> _YOUR GOAL_: Going through the data below, please show each line containing the string "SundayMondayTuesdayWednesdayThursdayFrid".

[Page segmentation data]

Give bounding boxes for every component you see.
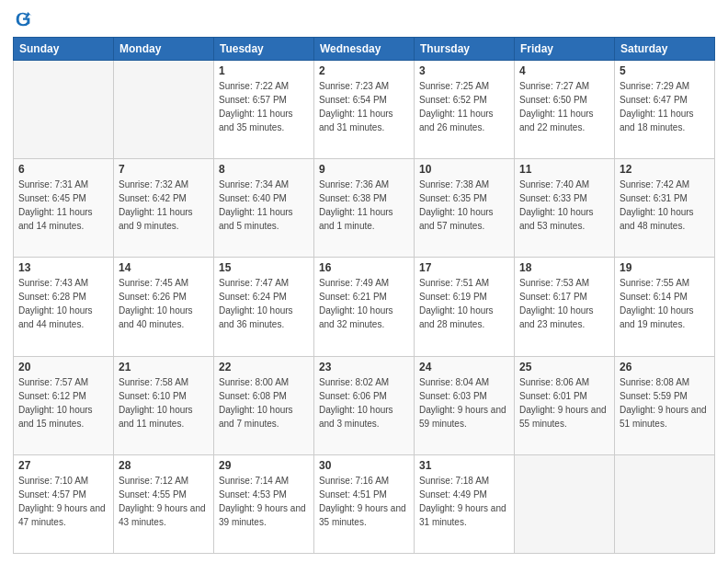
day-info: Sunrise: 7:42 AMSunset: 6:31 PMDaylight:… bbox=[620, 178, 710, 233]
week-row-1: 6Sunrise: 7:31 AMSunset: 6:45 PMDaylight… bbox=[14, 159, 715, 258]
day-number: 19 bbox=[620, 261, 710, 274]
weekday-header-row: SundayMondayTuesdayWednesdayThursdayFrid… bbox=[14, 38, 715, 61]
calendar-cell: 6Sunrise: 7:31 AMSunset: 6:45 PMDaylight… bbox=[14, 159, 114, 258]
day-info: Sunrise: 8:08 AMSunset: 5:59 PMDaylight:… bbox=[620, 375, 710, 431]
calendar-cell: 18Sunrise: 7:53 AMSunset: 6:17 PMDayligh… bbox=[515, 258, 615, 356]
day-number: 26 bbox=[620, 361, 710, 373]
day-number: 5 bbox=[620, 64, 710, 77]
day-number: 17 bbox=[419, 261, 509, 274]
day-info: Sunrise: 7:55 AMSunset: 6:14 PMDaylight:… bbox=[620, 276, 710, 331]
day-info: Sunrise: 8:00 AMSunset: 6:08 PMDaylight:… bbox=[219, 375, 309, 431]
calendar-cell bbox=[114, 61, 214, 159]
calendar-table: SundayMondayTuesdayWednesdayThursdayFrid… bbox=[13, 37, 715, 554]
calendar-cell: 19Sunrise: 7:55 AMSunset: 6:14 PMDayligh… bbox=[615, 258, 715, 356]
calendar-cell: 5Sunrise: 7:29 AMSunset: 6:47 PMDaylight… bbox=[615, 61, 715, 159]
day-info: Sunrise: 7:53 AMSunset: 6:17 PMDaylight:… bbox=[519, 276, 609, 331]
day-info: Sunrise: 7:29 AMSunset: 6:47 PMDaylight:… bbox=[620, 79, 710, 134]
day-number: 24 bbox=[419, 361, 509, 373]
day-number: 18 bbox=[519, 261, 609, 274]
calendar-cell: 31Sunrise: 7:18 AMSunset: 4:49 PMDayligh… bbox=[415, 454, 515, 553]
calendar-cell: 4Sunrise: 7:27 AMSunset: 6:50 PMDaylight… bbox=[515, 61, 615, 159]
day-number: 2 bbox=[319, 64, 409, 77]
weekday-header-thursday: Thursday bbox=[415, 38, 515, 61]
day-number: 12 bbox=[620, 163, 710, 176]
calendar-cell: 17Sunrise: 7:51 AMSunset: 6:19 PMDayligh… bbox=[415, 258, 515, 356]
calendar-cell: 28Sunrise: 7:12 AMSunset: 4:55 PMDayligh… bbox=[114, 454, 214, 553]
day-number: 30 bbox=[319, 459, 409, 472]
calendar-cell: 25Sunrise: 8:06 AMSunset: 6:01 PMDayligh… bbox=[515, 356, 615, 454]
day-number: 14 bbox=[119, 261, 209, 274]
day-info: Sunrise: 7:25 AMSunset: 6:52 PMDaylight:… bbox=[419, 79, 509, 134]
day-info: Sunrise: 8:02 AMSunset: 6:06 PMDaylight:… bbox=[319, 375, 409, 431]
header bbox=[13, 9, 715, 29]
day-number: 25 bbox=[519, 361, 609, 373]
calendar-cell: 7Sunrise: 7:32 AMSunset: 6:42 PMDaylight… bbox=[114, 159, 214, 258]
week-row-4: 27Sunrise: 7:10 AMSunset: 4:57 PMDayligh… bbox=[14, 454, 715, 553]
day-number: 29 bbox=[219, 459, 309, 472]
calendar-cell: 11Sunrise: 7:40 AMSunset: 6:33 PMDayligh… bbox=[515, 159, 615, 258]
week-row-0: 1Sunrise: 7:22 AMSunset: 6:57 PMDaylight… bbox=[14, 61, 715, 159]
day-number: 10 bbox=[419, 163, 509, 176]
calendar-cell: 14Sunrise: 7:45 AMSunset: 6:26 PMDayligh… bbox=[114, 258, 214, 356]
day-number: 6 bbox=[18, 163, 108, 176]
calendar-cell: 21Sunrise: 7:58 AMSunset: 6:10 PMDayligh… bbox=[114, 356, 214, 454]
calendar-cell bbox=[515, 454, 615, 553]
day-number: 8 bbox=[219, 163, 309, 176]
calendar-cell: 20Sunrise: 7:57 AMSunset: 6:12 PMDayligh… bbox=[14, 356, 114, 454]
calendar-cell: 8Sunrise: 7:34 AMSunset: 6:40 PMDaylight… bbox=[214, 159, 314, 258]
weekday-header-friday: Friday bbox=[515, 38, 615, 61]
logo-icon bbox=[13, 9, 33, 29]
weekday-header-monday: Monday bbox=[114, 38, 214, 61]
day-info: Sunrise: 7:32 AMSunset: 6:42 PMDaylight:… bbox=[119, 178, 209, 233]
day-info: Sunrise: 7:31 AMSunset: 6:45 PMDaylight:… bbox=[18, 178, 108, 233]
day-number: 16 bbox=[319, 261, 409, 274]
day-info: Sunrise: 7:10 AMSunset: 4:57 PMDaylight:… bbox=[18, 474, 108, 529]
calendar-cell bbox=[14, 61, 114, 159]
weekday-header-sunday: Sunday bbox=[14, 38, 114, 61]
day-number: 13 bbox=[18, 261, 108, 274]
day-number: 23 bbox=[319, 361, 409, 373]
calendar-cell: 16Sunrise: 7:49 AMSunset: 6:21 PMDayligh… bbox=[314, 258, 415, 356]
day-info: Sunrise: 7:49 AMSunset: 6:21 PMDaylight:… bbox=[319, 276, 409, 331]
day-info: Sunrise: 7:57 AMSunset: 6:12 PMDaylight:… bbox=[18, 375, 108, 431]
day-number: 1 bbox=[219, 64, 309, 77]
page: SundayMondayTuesdayWednesdayThursdayFrid… bbox=[0, 0, 728, 563]
calendar-cell: 27Sunrise: 7:10 AMSunset: 4:57 PMDayligh… bbox=[14, 454, 114, 553]
calendar-cell: 2Sunrise: 7:23 AMSunset: 6:54 PMDaylight… bbox=[314, 61, 415, 159]
day-info: Sunrise: 7:38 AMSunset: 6:35 PMDaylight:… bbox=[419, 178, 509, 233]
day-info: Sunrise: 7:40 AMSunset: 6:33 PMDaylight:… bbox=[519, 178, 609, 233]
calendar-cell: 1Sunrise: 7:22 AMSunset: 6:57 PMDaylight… bbox=[214, 61, 314, 159]
day-number: 3 bbox=[419, 64, 509, 77]
calendar-cell: 23Sunrise: 8:02 AMSunset: 6:06 PMDayligh… bbox=[314, 356, 415, 454]
day-info: Sunrise: 7:34 AMSunset: 6:40 PMDaylight:… bbox=[219, 178, 309, 233]
day-info: Sunrise: 8:04 AMSunset: 6:03 PMDaylight:… bbox=[419, 375, 509, 431]
day-number: 21 bbox=[119, 361, 209, 373]
day-info: Sunrise: 7:47 AMSunset: 6:24 PMDaylight:… bbox=[219, 276, 309, 331]
day-info: Sunrise: 7:14 AMSunset: 4:53 PMDaylight:… bbox=[219, 474, 309, 529]
week-row-3: 20Sunrise: 7:57 AMSunset: 6:12 PMDayligh… bbox=[14, 356, 715, 454]
day-number: 28 bbox=[119, 459, 209, 472]
calendar-cell bbox=[615, 454, 715, 553]
day-info: Sunrise: 8:06 AMSunset: 6:01 PMDaylight:… bbox=[519, 375, 609, 431]
calendar-cell: 10Sunrise: 7:38 AMSunset: 6:35 PMDayligh… bbox=[415, 159, 515, 258]
day-info: Sunrise: 7:16 AMSunset: 4:51 PMDaylight:… bbox=[319, 474, 409, 529]
day-number: 20 bbox=[18, 361, 108, 373]
day-number: 7 bbox=[119, 163, 209, 176]
calendar-cell: 24Sunrise: 8:04 AMSunset: 6:03 PMDayligh… bbox=[415, 356, 515, 454]
week-row-2: 13Sunrise: 7:43 AMSunset: 6:28 PMDayligh… bbox=[14, 258, 715, 356]
day-info: Sunrise: 7:36 AMSunset: 6:38 PMDaylight:… bbox=[319, 178, 409, 233]
day-info: Sunrise: 7:23 AMSunset: 6:54 PMDaylight:… bbox=[319, 79, 409, 134]
calendar-cell: 30Sunrise: 7:16 AMSunset: 4:51 PMDayligh… bbox=[314, 454, 415, 553]
calendar-cell: 13Sunrise: 7:43 AMSunset: 6:28 PMDayligh… bbox=[14, 258, 114, 356]
calendar-cell: 9Sunrise: 7:36 AMSunset: 6:38 PMDaylight… bbox=[314, 159, 415, 258]
calendar-cell: 26Sunrise: 8:08 AMSunset: 5:59 PMDayligh… bbox=[615, 356, 715, 454]
day-number: 9 bbox=[319, 163, 409, 176]
calendar-cell: 3Sunrise: 7:25 AMSunset: 6:52 PMDaylight… bbox=[415, 61, 515, 159]
day-info: Sunrise: 7:58 AMSunset: 6:10 PMDaylight:… bbox=[119, 375, 209, 431]
weekday-header-saturday: Saturday bbox=[615, 38, 715, 61]
day-info: Sunrise: 7:18 AMSunset: 4:49 PMDaylight:… bbox=[419, 474, 509, 529]
day-number: 27 bbox=[18, 459, 108, 472]
day-number: 11 bbox=[519, 163, 609, 176]
day-number: 22 bbox=[219, 361, 309, 373]
calendar-cell: 15Sunrise: 7:47 AMSunset: 6:24 PMDayligh… bbox=[214, 258, 314, 356]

> _RESPONSE TO THIS TASK_:
weekday-header-row: SundayMondayTuesdayWednesdayThursdayFrid… bbox=[14, 38, 715, 61]
calendar-table: SundayMondayTuesdayWednesdayThursdayFrid… bbox=[13, 37, 715, 554]
page: SundayMondayTuesdayWednesdayThursdayFrid… bbox=[0, 0, 728, 563]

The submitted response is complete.